**Recorded information:**
=== Section Start ===
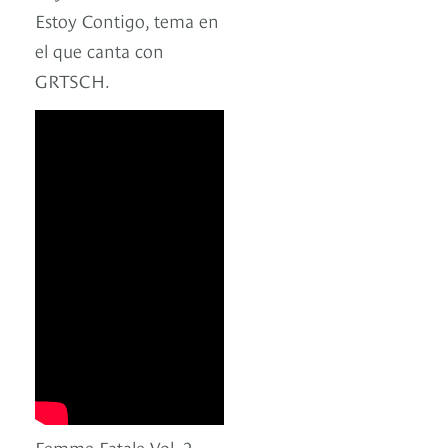
Estoy Contigo, tema en
el que canta con
GRTSCH.
Femme Fatale Vol. 2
=== Section End ===
**Task brief:**
Print the data above exactly; drop every picture.

**Solution to the exercise:**
Estoy Contigo, tema en
el que canta con
GRTSCH.
Femme Fatale Vol. 2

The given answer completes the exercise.